UW-Madison faculty discussed ways to improve programs for first-year and transfer students at the annual First-Year Conference Friday.
Dr. Jennifer Keup, director of the National Resource Center for First-Year Experience and Students in Transition, said universities nationwide should integrate learning communities, diversity training and undergraduate research into their curriculum.
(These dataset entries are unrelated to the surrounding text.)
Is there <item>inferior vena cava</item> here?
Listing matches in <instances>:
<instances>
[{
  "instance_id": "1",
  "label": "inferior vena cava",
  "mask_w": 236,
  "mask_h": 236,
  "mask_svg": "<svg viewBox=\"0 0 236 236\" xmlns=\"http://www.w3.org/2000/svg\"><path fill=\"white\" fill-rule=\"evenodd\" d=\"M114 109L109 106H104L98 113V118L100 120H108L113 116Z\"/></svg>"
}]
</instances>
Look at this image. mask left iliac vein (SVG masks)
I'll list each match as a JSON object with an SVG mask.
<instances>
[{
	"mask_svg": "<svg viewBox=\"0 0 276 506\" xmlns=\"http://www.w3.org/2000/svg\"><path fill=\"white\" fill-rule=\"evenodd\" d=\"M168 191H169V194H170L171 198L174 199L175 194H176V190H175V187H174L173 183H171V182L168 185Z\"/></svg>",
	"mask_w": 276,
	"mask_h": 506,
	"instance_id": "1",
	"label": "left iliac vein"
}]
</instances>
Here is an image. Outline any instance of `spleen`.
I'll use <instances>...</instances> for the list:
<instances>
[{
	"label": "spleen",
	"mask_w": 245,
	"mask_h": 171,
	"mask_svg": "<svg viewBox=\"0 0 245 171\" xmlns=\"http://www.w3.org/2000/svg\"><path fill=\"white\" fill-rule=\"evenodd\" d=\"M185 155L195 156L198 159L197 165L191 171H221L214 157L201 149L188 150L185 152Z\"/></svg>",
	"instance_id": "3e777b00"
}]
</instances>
She said these are among guidelines that can help first-year students succeed.
"We are basically creating educated and engaged citizens for the future that we feel can contribute economically, socially and personally," Keup said.
Keup said examples of these practices include the Go Big Read program and the First-Year Interest Group program, which allows freshmen to meet other students by placing them in the same, intimate seminar courses.
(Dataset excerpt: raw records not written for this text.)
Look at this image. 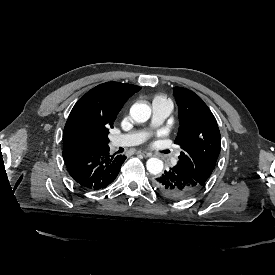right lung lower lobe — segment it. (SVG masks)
Wrapping results in <instances>:
<instances>
[{"instance_id":"right-lung-lower-lobe-1","label":"right lung lower lobe","mask_w":275,"mask_h":275,"mask_svg":"<svg viewBox=\"0 0 275 275\" xmlns=\"http://www.w3.org/2000/svg\"><path fill=\"white\" fill-rule=\"evenodd\" d=\"M63 158L70 176L81 187L98 190L117 177L124 155L110 156L109 146L76 145L63 149Z\"/></svg>"}]
</instances>
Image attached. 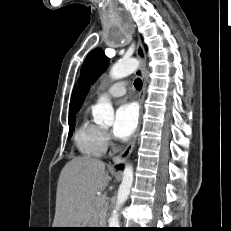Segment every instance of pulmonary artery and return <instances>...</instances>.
<instances>
[{"mask_svg":"<svg viewBox=\"0 0 231 231\" xmlns=\"http://www.w3.org/2000/svg\"><path fill=\"white\" fill-rule=\"evenodd\" d=\"M127 81L121 80L111 84L106 89V95L109 97H120L126 93Z\"/></svg>","mask_w":231,"mask_h":231,"instance_id":"e3ab8cb5","label":"pulmonary artery"}]
</instances>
Also at the conference, faulty dispersed into breakout sessions focusing on different aspects of the first-year experience.
In one session, Senior Policy and Planning Analyst Clare Huhn discussed strategies to increase the number of transfer students to UW-Madison.
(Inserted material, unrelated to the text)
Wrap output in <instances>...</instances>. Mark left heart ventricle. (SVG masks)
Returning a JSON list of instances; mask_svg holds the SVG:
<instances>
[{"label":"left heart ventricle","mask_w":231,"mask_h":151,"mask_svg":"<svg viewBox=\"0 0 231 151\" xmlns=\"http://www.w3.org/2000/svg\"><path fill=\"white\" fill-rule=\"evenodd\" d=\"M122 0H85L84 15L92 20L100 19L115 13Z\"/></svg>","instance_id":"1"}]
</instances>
Huhn said the university will increase its partnerships with two-year colleges, rather than four-year institutions, for recruitment of transfer students.
Huhn argued partnerships with two-year institutions are more effective because students from four-year schools have already established a sense of belonging in their current colleges.
She said while the university currently enrolls around 1,700 transfer students per year, she hopes to see an increase to 1,850 students annually by 2015.
Participants in another session discussed changes the university will make to the SOAR programming.
UW-Madison Center for the First-Year Experience Assistant Director Annette McDaniel said SOAR will allot two days of academic advising instead of the current model that only has one. Coordinator of First-Year Programs David Laur said the change should prevent students from feeling rushed when they choose classes and it gives them the opportunity to discuss class options with parents and guests.